◆ **DIRECTIONS**
Figure out how many lines in the records below hold the string "Biszkopt". That number alone is the answer.

◆ **INPUT**
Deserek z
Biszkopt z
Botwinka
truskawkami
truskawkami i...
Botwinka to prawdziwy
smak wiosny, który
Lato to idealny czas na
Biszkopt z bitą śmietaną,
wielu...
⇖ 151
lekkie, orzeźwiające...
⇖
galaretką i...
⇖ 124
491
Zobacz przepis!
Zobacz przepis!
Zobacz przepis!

--

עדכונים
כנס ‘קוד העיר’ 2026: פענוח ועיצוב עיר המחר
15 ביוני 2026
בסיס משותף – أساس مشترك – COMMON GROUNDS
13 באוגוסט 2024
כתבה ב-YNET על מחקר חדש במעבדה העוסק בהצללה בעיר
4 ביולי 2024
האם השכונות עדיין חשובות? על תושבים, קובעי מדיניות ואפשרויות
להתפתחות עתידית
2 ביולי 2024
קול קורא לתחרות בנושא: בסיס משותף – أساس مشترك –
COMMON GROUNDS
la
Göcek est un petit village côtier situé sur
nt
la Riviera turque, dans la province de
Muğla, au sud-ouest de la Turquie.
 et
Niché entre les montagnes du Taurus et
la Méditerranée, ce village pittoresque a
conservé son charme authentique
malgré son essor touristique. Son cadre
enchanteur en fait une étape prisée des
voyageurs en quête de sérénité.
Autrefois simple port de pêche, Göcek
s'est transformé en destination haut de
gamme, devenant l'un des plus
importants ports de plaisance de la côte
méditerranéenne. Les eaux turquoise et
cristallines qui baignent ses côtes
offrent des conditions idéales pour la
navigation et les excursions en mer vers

==

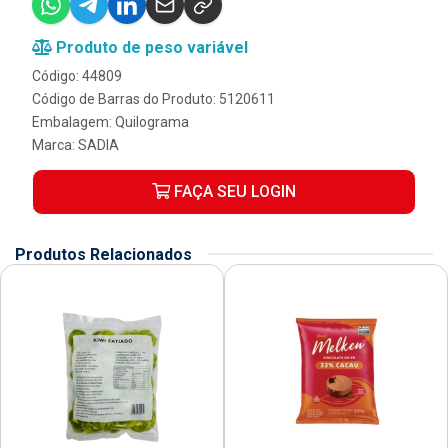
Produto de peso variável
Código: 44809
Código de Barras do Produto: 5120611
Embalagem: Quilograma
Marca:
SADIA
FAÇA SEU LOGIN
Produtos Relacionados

◆ **EXERCISE RESPONSE**
2